In the reality of life, things just are. What happened is what happened. What's so is what's so. Period. Then there is our reality. Our reality consists of thoughts, feelings, emotion, and points of view. There is the truth and there are our feelings about it.
The truth and our feelings have nothing to do with each other. They are never, never connected in reality. They are only connected in our mind. In reality, our circumstances are the way they are and our feelings about it are totally irrelevant.
To see an example of this, find a time when you were upset. Didn't something happen? Yes. Something happened. That's the truth. It happened, and your feelings about it were totally irrelevant. No matter how upset you were, the event still happened. Your feelings may affect your future actions, but they don't change the truth. What happened still happened.
Now notice what would happen to the upset if you were at peace with what happened. The upset would disappear. It would disappear because upsets are not caused by what happens. Upsets are a state of mind and can only exist if we fight what happens.

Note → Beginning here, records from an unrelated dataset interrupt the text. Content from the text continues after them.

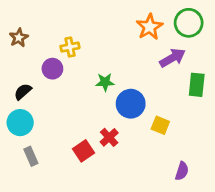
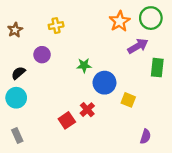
yellow cross: (70, 47) -> (56, 26), moved
gray rectangle: (31, 156) -> (17, 135), moved

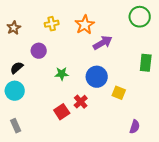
orange star: (120, 21) -> (85, 25), moved
purple arrow: (138, 46) -> (103, 43), moved
green star: (84, 65) -> (62, 74), moved

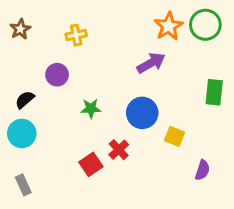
orange star: (85, 25) -> (169, 26), moved
brown star: (14, 28) -> (20, 29), moved
purple semicircle: (135, 127) -> (202, 170), moved

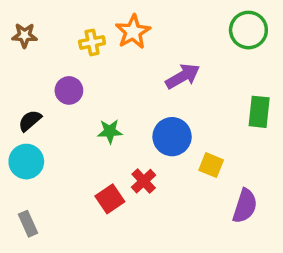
orange star: (169, 26) -> (133, 32), moved
brown star: (20, 29) -> (25, 35), turned 30
purple semicircle: (202, 170) -> (245, 206), size x1.4

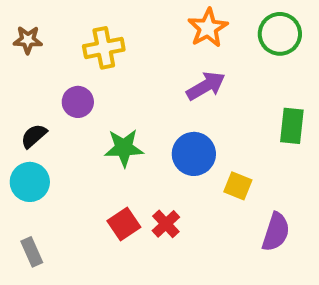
orange star: (133, 32) -> (208, 28), moved
yellow cross: (92, 42) -> (104, 48), size x1.4
green star: (110, 131) -> (124, 148), size x1.4
red cross: (144, 181) -> (166, 224), moved

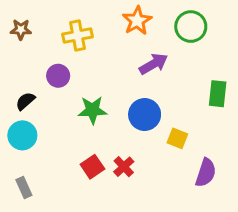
orange star: (208, 28) -> (137, 21), moved
green circle: (280, 34) -> (191, 27), moved

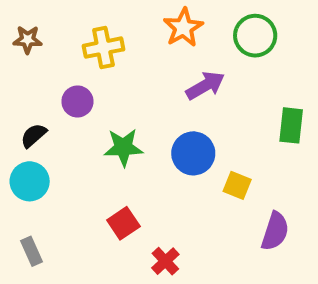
red cross: (124, 167) -> (165, 261), moved

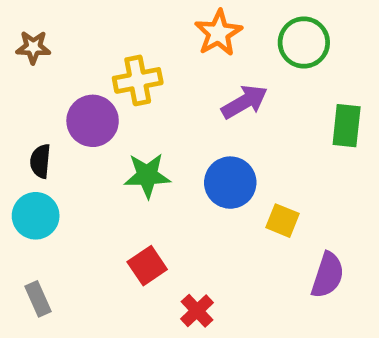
yellow cross: (103, 48) -> (138, 80), moved
purple circle: (77, 101) -> (93, 121), size x1.4
green rectangle: (291, 125) -> (347, 126), moved
black semicircle: (34, 135) -> (40, 161), turned -44

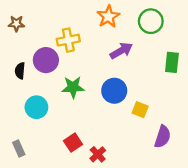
black semicircle: (40, 161) -> (20, 71), moved
cyan circle: (36, 216) -> (36, 107), moved
red square: (147, 266) -> (73, 143), moved

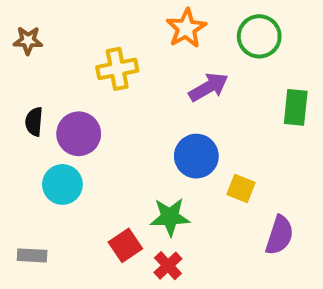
purple circle: (46, 60) -> (79, 134), moved
green star: (73, 87) -> (170, 217), moved
gray rectangle: (19, 148) -> (32, 255), turned -63

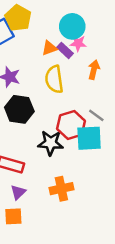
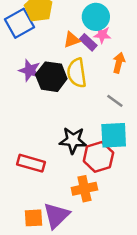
black hexagon: (19, 109) -> (51, 77), moved
gray line: (96, 115) -> (115, 101), moved
red hexagon: (71, 125) -> (98, 157), moved
purple triangle: (18, 192) -> (56, 215), moved, size x1.6

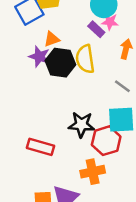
orange triangle: (72, 40) -> (52, 39), moved

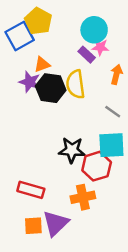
red rectangle: (41, 147) -> (31, 190), moved

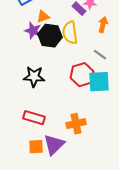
black star: (72, 150) -> (34, 77), moved
red hexagon: (97, 166) -> (82, 75), moved

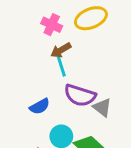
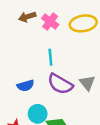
brown arrow: (61, 50) -> (27, 17), moved
gray triangle: (102, 107) -> (87, 83), moved

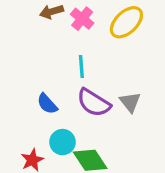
yellow ellipse: (83, 23) -> (126, 22), turned -35
blue semicircle: (26, 86) -> (47, 104), turned 63

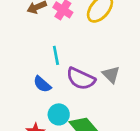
cyan line: (81, 67) -> (56, 55), moved

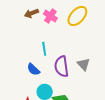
purple semicircle: (81, 79) -> (62, 66), turned 55

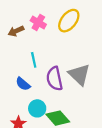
brown arrow: (31, 13) -> (16, 31), moved
gray triangle: (84, 64) -> (79, 75), size x1.5

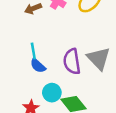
cyan line: (34, 60) -> (33, 51), moved

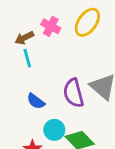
cyan line: (33, 51) -> (27, 58), moved

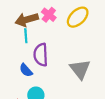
brown arrow: (24, 38) -> (27, 20), size x1.5
purple semicircle: (73, 93) -> (41, 55), moved

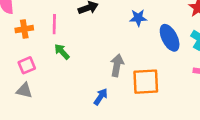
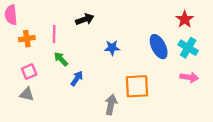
blue star: (138, 18) -> (112, 48), moved
gray arrow: (117, 65) -> (111, 104), moved
blue arrow: (101, 97) -> (77, 78), moved

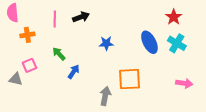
pink line: (54, 34) -> (55, 19), moved
pink arrow: (189, 77) -> (184, 83), moved
gray triangle: (27, 94) -> (16, 79), moved

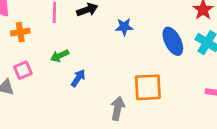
blue star: (106, 43) -> (124, 27), moved
green arrow: (59, 54) -> (60, 56), turned -72

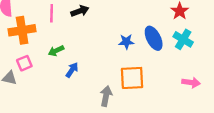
blue star: (124, 27) -> (126, 42), moved
orange cross: (20, 32) -> (22, 30), size x1.6

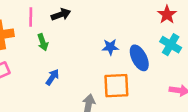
blue ellipse: (154, 38) -> (139, 58), moved
green arrow: (56, 51) -> (43, 42), moved, turned -84

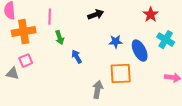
black arrow: (61, 14) -> (96, 15), moved
red star: (167, 14) -> (151, 15), moved
blue arrow: (52, 77) -> (77, 57), moved, turned -64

Take a moment and let this in. Look at the upsets in your life. Then notice that each upset was caused by fighting what happened, not what happened. This is important, because once you really get this, it will change your life.
We fight the truth
When you are at peace with the truth of the way something is, you have peace of mind. You may not like what you see, but you see clearly and can see what needs to be done. Look at the areas of your life that work great. These are areas where you can flow with whatever happens. You are very effective.
Now look at the areas of your life that don't work. These are areas where you can't flow. Instead of focusing on what on what needs to be done based on the facts, the focus is on fighting the facts. This destroys your ability to find solutions and forces destructive behavior. Here is an example that demonstrates this.
My wife and I have a cat and this cat won't bark. I can yell at the cat and plead with the cat, but no matter what I do, the cat still won't bark. If I am at peace with this fact, I will automatically put my focus on what needs to be done. If I want to hear barking, I can get a dog. I will automatically look in a direction where solutions and opportunity show up.
If I am fighting the facts, the opposite happens. Instead of looking for solutions, all my focus will be on the cat. I will be convinced that the cat is the problem, but the cat is not the problem. The cat is just the cat. The problem is my fighting the truth.
When I fight the truth, I get upset and destroy my ability to see clearly. All I can do is fight, resist, hang on, or withdraw. I won't see the possibility of getting a dog and I will create a nightmare in my relationship with the cat.
This is what’s happening in any area of your life that isn't working, there is a cat that isn't barking and you are fighting it. Instead of focusing on solutions, the focus is on resisting. Instead of resolving the problem, you make it worse. Look at your life and see that this is true.
When we fight the truth:
- We create a state of fear and upset;
- We lose our power;
- We destroy love and sabotage our relationships;
- We magnify whatever we are resisting.